**What you need to do**
Output the complete listing exactly.

**Extracted data**
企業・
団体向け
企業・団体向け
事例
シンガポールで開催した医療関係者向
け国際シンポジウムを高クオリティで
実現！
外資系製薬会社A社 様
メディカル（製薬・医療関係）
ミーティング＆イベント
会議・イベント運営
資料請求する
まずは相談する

**Result for this exercise**
企業・
団体向け
企業・団体向け
事例
シンガポールで開催した医療関係者向
け国際シンポジウムを高クオリティで
実現！
外資系製薬会社A社 様
メディカル（製薬・医療関係）
ミーティング＆イベント
会議・イベント運営
資料請求する
まずは相談する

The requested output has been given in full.